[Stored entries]
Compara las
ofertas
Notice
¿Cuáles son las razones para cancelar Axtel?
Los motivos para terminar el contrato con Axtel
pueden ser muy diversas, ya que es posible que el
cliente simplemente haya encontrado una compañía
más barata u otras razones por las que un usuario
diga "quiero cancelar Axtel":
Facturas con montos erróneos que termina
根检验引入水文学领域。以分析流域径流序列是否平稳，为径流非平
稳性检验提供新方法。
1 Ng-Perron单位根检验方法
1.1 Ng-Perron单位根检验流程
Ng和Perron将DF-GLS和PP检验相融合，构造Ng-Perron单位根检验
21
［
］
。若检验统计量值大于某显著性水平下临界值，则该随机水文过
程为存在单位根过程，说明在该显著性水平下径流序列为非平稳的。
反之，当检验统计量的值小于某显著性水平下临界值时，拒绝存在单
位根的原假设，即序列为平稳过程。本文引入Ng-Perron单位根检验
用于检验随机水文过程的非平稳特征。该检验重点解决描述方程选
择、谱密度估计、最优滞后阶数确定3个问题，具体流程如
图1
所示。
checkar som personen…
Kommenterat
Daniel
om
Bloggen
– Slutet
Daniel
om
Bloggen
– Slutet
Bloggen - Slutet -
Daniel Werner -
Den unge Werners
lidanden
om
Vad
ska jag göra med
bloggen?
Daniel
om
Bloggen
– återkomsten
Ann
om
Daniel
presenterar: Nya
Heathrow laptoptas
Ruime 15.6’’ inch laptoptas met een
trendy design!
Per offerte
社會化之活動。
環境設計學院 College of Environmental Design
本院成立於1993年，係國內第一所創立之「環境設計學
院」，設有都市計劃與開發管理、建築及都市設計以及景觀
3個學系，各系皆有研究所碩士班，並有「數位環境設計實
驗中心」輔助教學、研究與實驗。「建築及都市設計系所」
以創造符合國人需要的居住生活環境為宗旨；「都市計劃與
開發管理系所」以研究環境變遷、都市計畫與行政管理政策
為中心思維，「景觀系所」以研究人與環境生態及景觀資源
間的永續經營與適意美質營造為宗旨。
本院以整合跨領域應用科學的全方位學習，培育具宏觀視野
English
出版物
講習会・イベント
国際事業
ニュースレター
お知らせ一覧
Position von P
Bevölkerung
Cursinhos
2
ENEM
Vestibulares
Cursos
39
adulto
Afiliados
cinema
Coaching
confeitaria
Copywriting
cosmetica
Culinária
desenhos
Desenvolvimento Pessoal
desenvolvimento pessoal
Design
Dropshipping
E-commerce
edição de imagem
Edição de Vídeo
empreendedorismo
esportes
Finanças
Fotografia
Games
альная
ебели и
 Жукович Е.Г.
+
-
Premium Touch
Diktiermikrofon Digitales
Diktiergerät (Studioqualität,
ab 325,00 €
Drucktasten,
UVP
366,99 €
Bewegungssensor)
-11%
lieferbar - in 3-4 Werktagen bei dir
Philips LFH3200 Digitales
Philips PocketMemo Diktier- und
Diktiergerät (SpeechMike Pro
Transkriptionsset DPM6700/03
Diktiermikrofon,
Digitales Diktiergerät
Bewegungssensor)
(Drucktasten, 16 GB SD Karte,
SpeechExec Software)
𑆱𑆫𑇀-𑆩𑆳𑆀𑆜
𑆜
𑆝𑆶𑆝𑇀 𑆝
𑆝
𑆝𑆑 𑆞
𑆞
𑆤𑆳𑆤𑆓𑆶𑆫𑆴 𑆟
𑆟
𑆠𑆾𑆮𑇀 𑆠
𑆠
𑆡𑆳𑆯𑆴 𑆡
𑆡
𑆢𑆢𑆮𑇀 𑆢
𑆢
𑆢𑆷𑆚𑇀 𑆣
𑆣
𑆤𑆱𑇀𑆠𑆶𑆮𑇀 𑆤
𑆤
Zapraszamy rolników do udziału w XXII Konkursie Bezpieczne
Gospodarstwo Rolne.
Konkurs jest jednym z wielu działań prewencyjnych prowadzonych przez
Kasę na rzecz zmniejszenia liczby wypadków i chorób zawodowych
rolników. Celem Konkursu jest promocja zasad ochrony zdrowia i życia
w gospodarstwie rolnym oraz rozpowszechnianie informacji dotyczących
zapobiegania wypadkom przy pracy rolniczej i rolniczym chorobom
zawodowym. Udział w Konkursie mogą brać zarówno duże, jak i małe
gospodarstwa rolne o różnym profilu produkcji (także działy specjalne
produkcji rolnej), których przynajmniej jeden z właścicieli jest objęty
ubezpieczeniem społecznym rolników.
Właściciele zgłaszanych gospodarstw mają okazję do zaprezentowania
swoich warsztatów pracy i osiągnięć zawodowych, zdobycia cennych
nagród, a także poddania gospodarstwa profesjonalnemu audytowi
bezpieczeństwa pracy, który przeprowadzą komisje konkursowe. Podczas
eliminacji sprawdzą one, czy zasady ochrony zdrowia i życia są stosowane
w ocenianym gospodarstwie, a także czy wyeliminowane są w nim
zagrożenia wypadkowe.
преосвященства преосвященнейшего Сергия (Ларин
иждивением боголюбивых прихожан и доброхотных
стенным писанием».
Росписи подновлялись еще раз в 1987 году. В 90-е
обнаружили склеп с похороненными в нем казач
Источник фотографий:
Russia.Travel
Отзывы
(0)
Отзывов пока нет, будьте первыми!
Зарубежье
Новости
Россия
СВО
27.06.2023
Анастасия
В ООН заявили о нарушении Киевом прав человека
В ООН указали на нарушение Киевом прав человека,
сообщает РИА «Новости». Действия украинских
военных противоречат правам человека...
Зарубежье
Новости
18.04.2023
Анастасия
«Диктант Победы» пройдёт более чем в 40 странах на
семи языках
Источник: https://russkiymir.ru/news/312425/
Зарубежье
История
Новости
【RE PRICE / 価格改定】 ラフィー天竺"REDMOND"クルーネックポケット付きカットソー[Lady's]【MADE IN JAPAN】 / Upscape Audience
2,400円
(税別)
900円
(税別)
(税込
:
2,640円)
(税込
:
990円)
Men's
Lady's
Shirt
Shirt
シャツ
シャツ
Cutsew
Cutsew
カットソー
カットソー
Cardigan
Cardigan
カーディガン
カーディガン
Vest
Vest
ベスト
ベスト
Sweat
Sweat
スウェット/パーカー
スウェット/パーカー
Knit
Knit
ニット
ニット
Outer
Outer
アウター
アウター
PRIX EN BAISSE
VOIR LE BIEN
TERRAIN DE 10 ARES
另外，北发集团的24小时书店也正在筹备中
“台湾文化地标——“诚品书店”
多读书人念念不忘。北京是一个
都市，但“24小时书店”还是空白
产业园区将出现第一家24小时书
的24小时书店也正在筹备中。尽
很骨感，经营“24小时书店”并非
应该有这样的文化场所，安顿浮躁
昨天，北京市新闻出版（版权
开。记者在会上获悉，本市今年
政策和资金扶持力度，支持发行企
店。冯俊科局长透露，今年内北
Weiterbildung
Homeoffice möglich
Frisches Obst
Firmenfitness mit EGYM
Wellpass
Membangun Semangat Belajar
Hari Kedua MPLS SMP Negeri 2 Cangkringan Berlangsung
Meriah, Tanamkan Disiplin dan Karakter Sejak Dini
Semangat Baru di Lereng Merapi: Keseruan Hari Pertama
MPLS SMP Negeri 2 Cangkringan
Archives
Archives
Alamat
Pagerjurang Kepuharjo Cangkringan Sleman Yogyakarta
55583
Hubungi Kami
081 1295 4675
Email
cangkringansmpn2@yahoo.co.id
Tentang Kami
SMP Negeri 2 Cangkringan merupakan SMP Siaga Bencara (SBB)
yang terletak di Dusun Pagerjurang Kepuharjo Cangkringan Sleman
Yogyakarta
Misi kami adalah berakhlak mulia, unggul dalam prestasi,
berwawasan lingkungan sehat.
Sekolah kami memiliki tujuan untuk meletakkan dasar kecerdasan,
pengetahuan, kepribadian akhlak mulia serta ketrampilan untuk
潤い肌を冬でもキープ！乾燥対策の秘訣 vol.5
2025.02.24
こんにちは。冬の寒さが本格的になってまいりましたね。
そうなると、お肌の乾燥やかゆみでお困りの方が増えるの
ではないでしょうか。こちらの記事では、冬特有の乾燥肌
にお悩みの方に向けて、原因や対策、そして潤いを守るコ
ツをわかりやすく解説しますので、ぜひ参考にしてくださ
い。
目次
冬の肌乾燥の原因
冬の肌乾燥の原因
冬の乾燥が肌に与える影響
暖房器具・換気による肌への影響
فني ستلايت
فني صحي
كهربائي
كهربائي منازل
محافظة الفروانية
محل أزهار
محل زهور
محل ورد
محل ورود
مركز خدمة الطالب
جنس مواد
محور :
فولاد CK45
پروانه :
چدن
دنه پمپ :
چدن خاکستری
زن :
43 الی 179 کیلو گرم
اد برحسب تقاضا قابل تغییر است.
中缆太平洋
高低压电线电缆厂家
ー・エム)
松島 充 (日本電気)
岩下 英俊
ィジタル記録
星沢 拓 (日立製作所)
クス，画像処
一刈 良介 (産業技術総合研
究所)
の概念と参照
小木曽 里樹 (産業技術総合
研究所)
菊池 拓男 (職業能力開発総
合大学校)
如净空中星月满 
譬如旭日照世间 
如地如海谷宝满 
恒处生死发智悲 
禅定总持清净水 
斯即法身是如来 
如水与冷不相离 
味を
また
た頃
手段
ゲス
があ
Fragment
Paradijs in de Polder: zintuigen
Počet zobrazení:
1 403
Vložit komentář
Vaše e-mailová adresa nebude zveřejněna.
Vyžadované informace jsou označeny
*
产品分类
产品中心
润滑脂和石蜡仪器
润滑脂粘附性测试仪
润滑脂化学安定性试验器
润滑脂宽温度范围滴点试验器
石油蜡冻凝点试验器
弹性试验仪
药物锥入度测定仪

> What is required: From the records above, copy out the line with "Per offerte", the line with "lieferbar - in 3-4 Werktagen bei dir", and every line between them, word for word.

> Solution to the problem:
Per offerte
社會化之活動。
環境設計學院 College of Environmental Design
本院成立於1993年，係國內第一所創立之「環境設計學
院」，設有都市計劃與開發管理、建築及都市設計以及景觀
3個學系，各系皆有研究所碩士班，並有「數位環境設計實
驗中心」輔助教學、研究與實驗。「建築及都市設計系所」
以創造符合國人需要的居住生活環境為宗旨；「都市計劃與
開發管理系所」以研究環境變遷、都市計畫與行政管理政策
為中心思維，「景觀系所」以研究人與環境生態及景觀資源
間的永續經營與適意美質營造為宗旨。
本院以整合跨領域應用科學的全方位學習，培育具宏觀視野
English
出版物
講習会・イベント
国際事業
ニュースレター
お知らせ一覧
Position von P
Bevölkerung
Cursinhos
2
ENEM
Vestibulares
Cursos
39
adulto
Afiliados
cinema
Coaching
confeitaria
Copywriting
cosmetica
Culinária
desenhos
Desenvolvimento Pessoal
desenvolvimento pessoal
Design
Dropshipping
E-commerce
edição de imagem
Edição de Vídeo
empreendedorismo
esportes
Finanças
Fotografia
Games
альная
ебели и
 Жукович Е.Г.
+
-
Premium Touch
Diktiermikrofon Digitales
Diktiergerät (Studioqualität,
ab 325,00 €
Drucktasten,
UVP
366,99 €
Bewegungssensor)
-11%
lieferbar - in 3-4 Werktagen bei dir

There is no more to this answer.